Она любила безумно свою сестру и, завидев ее, бросала все свои дела, чтобы обнять. В подоле застиранного фартука берегла для малышки кусок сахара или орех. Угостив сестру, Заира вновь бралась за дела по дому и хозяйству, которые ее рукам поддавались легко.
Печаль боялась и отступала, когда Заира глядела на рассвет в квадрате большого окна. Холодные лучи только проснувшегося солнца касались ее лица. Улыбнувшись бликом на оконном стекле, оно поднималось быстро, словно боясь опоздать сделать то, что ему предназначено. Солнцем, приносящим тепло и свет, была и Заира. Она понимала, что нужна своему дому и семье. Каждое утро, изо дня в день, стоя лицом к лицу с рассветом, она подходила к открытию некой силы, которая управляет Вселенной. Но шумы реальности: шорох за стеной мыши, собирающей запасы грецких орехов и фундука, шум ветра за окном, мычание теленка в хлеву, – всякий раз сбивали её с мысли.
Тогда, завязав туго платок на голове, она спускалась на первый этаж дома – в доступную и такую понятую действительность, где вкусно пахло овечьей шерстью вперемешку с сеном – за стеной отец устроил хлев. Небольшая комната с глиняным полом, устланным паласами в радужную полоску, обставленная по периметру кухонной утварью, казалось, ждала ее. Стройный, выкованный из меди кувшин с мудрёным узором напоминал о том, что нужно идти на родник.

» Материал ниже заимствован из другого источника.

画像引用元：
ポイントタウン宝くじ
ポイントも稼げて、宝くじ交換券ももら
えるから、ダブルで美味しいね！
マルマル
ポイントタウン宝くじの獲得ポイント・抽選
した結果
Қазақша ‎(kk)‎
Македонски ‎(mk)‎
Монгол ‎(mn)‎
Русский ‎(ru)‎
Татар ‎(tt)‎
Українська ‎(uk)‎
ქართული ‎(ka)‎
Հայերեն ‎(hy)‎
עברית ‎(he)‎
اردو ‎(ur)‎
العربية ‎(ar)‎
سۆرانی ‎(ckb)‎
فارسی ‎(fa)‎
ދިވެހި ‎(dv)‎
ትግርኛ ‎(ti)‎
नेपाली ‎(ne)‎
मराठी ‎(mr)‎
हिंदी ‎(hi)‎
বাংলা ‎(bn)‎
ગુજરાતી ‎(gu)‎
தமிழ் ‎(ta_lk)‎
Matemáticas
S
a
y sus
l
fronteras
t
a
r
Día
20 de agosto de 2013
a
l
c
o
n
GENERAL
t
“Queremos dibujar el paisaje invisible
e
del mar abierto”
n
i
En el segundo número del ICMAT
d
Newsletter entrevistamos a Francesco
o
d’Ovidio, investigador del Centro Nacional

Из забытого сундука выходили воспоминания, отряхиваясь от пыли ненужности. Мама, как наяву, вновь рассказывала, что кувшин в подарок привез дедушке его друг из Кубачей – мастер по литью из металла. Сколько раз слышала о том Заира! Но когда мама еще была жива, кувшин не наводил на неё тоску от мыслей о своем месте в доме. «Просто надо было слушать!» – укоряла саму себя за невнимательность Заира.
Уже легче давался Заире привычный вес кувшина – в три килограмма. Она научилась подкладывать под ручку железного сосуда полотенце – чтобы не натереть плечо. Слегка подавшись вперед, шла она по каменным тропам, ведущим к роднику. И вела за собой свои раздумья: не просто так камни лежат под ногами, а по небу летают птицы. Не просто так дом есть дом, дерево растет не просто так. Не просто так есть трусы, а есть храбрецы. И она сама существует не просто так. С ее настоящим, прошлым, будущим. Значит, Кто-то решил, что так правильно и так нужно. Понимание этого согревало её, как греет путника ночной костер. Ее детское сердце училось выживать.